戦後、日本の就業者の約半数を占めていた第1次産業は高度経済成長期を経て、今では農業従事者が160万人、漁業従事者が13万人まで減っています。それが食料自給率の低さにつながっています。1965年には73%だった日本の食料自給率は38%にまで減少しています。農林水産省が進めている「みどりの食料システム戦略」では2050年までに化学農薬の使用量を50%低減、化学肥料の使用量を30%低減、有機農業の取組面積を100haに拡大することを掲げて取り組んでいます。この目標が30年後に達成されることを願っています。

食育は、これからの日本の子供たちの成長に大きく関わってくるので、省庁の垣根を超えて進めていく必要があります。今後、第4次計画の目標達成に向けて、食育ピクトグラムと共にアピールしていければと思います。

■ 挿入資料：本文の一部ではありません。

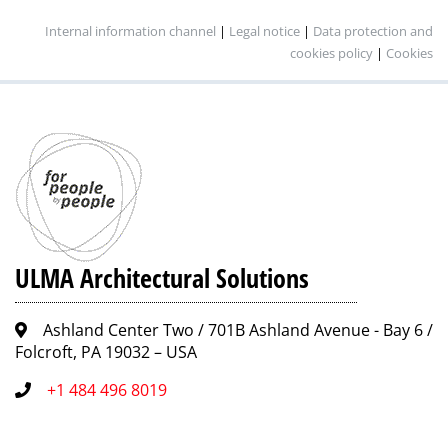
Internal information channel
|
Legal notice
|
Data protection and
cookies policy
|
Cookies
ULMA Architectural Solutions
Ashland Center Two / 701B Ashland Avenue - Bay 6 /
Folcroft, PA 19032 – USA
+1 484 496 8019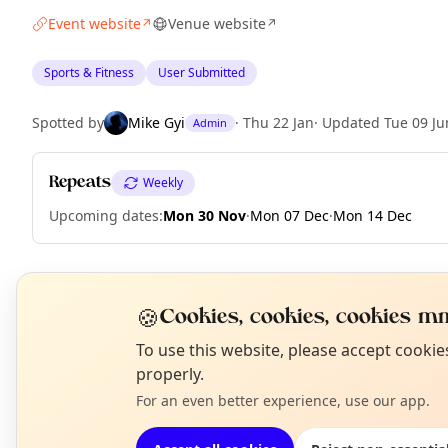
Event website
Venue website
↗
↗
Sports & Fitness
User Submitted
Spotted by
Mike Gyi
·
Thu 22 Jan
·
Updated
Tue 09 Ju
Admin
Repeats
Weekly
Upcoming dates
:
Mon 30 Nov
·
Mon 07 Dec
·
Mon 14 Dec
EXPLORE LONDON
🍪
Cookies, cookies, cookies mm
N
To use this website, please accept cooki
T
properly.
What's on in London
Browse events happening this week
For an even better experience, use our app.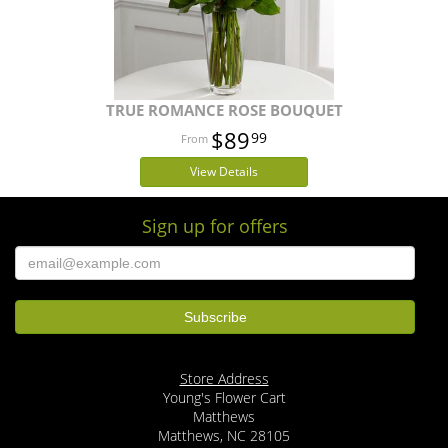
TRUE ROMANCE ROSE BOUQUET
$89
99
View Details
Sign up for offers
Store Address
Young's Flower Cart
Matthews
Matthews, NC 28105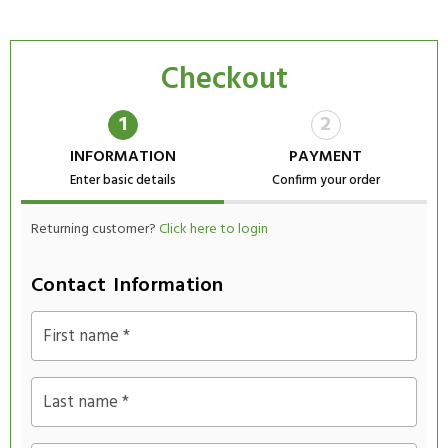
Checkout
1
2
INFORMATION
PAYMENT
Enter basic details
Confirm your order
Returning customer?
Click here to login
Contact Information
First name
*
Last name
*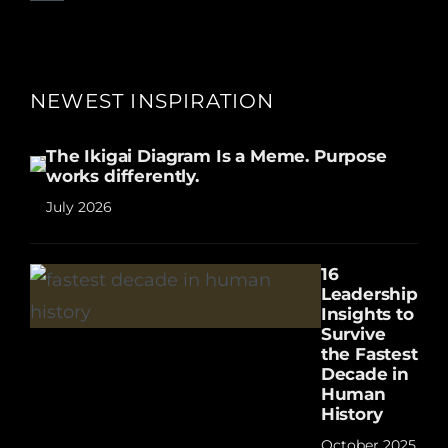
NEWEST INSPIRATION
The Ikigai Diagram Is a Meme. Purpose
works differently.
July 2026
16
Leadership
Insights to
Survive
the Fastest
Decade in
Human
History
October 2025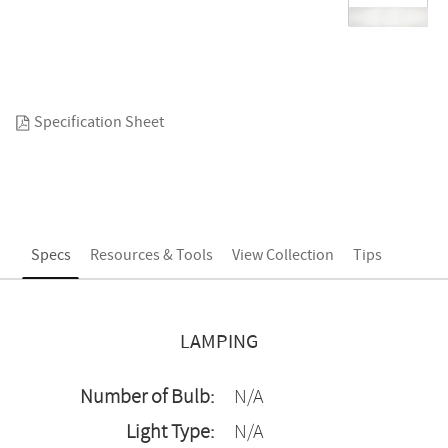
Specification Sheet
Specs
Resources & Tools
View Collection
Tips
LAMPING
Number of Bulb:
N/A
Light Type:
N/A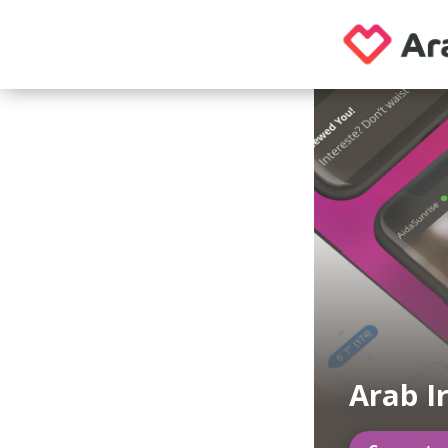
Arab I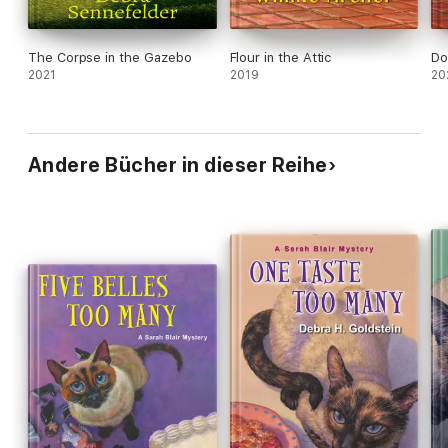
The Corpse in the Gazebo
Flour in the Attic
Do
2021
2019
20
Andere Bücher in dieser Reihe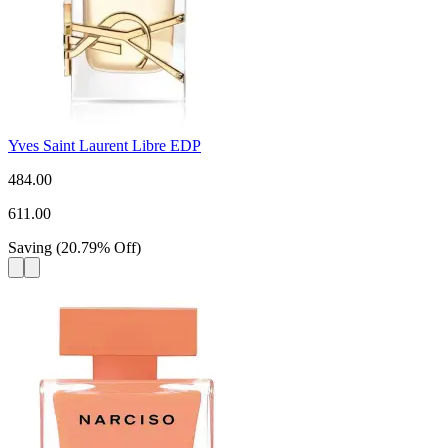
Yves Saint Laurent Libre EDP
484.00
611.00
Saving
(
20.79
%
Off
)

―服部栄養専門学校では「渋谷ワンダフル給食プロジェクト」に協力されています。

これは渋谷区から協力を依頼されて実現したもので、渋谷区にある小中学校25校の給食監修を行います。子供が喜ぶような給食を栄養バランスなども配慮しながら提供します。これまで学校給食では見たことがない、新しいメニューに挑戦することで学校給食の可能性を広げていきます。

本校で給食の献立を考案し、渋谷区の学校の栄養士等を招き、レシピを試食してもらいます。そこで、調理設備の違いから提供できないことがないよう、大量調理の現場で提供するには、どのような手順が必要かを確認していきます。

渋谷区の学校給食は自校式で提供されるので、どの学校の設備でも提供可能な献立を考えます。子供が喜ぶ給食が提供できると分かれば、他の区市町村や都道府県でも、良い刺激となります。学校給食を通じて、これまで食べたことのない献立に出会うことで学校に来るのが楽しみになるはずです。

―食が人や社会に与える影響は大きいのでしょうか。

9月には『食育入門』が刊行された

「渋谷ワンダフル給食プロジェクト」では、動画で「食育について」語っています。私が9歳の時、近所の沼で遊んでいたら、大人が来て沼の色が変わるほどの油を捨てていきました。すると翌朝には沼の生き物が、みんな死んでいました。こんなことをしていたら地球の生き物が全滅してしまうと、それが環境と食について考えたきっかけでした。

レイチェル・カーソンの著書「沈黙の春」には、アメリカ・カリフォルニア州のクレア湖で1957年に大量の渡り鳥が死亡した出来事が書かれています。生物学者のレイチェル・カーソンが調べたところ渡り鳥の体内からDDTが検出されました。ブヨを退治するために散布したDDTが湖に落ち、それをプランクトンが食べ、そのプランクトンを魚が食べ、そして渡り鳥が魚を食べ、食物連鎖を繰り返すうちにDDTが濃くなりました。

レイチェル・カーソンはDDTの散布に反対しますが、当時は誰も耳を貸しませんでした。DDTの散布が禁止されたのは彼女の死後でした。食物連鎖により、人間が自らまいた農薬で渡り鳥の悲劇を繰り返さないためにも食について考えることは重要です。知育・徳育・体育だけでなく、人の命を支える根幹である食育について教育という観点から見つめ直す必要があると思います。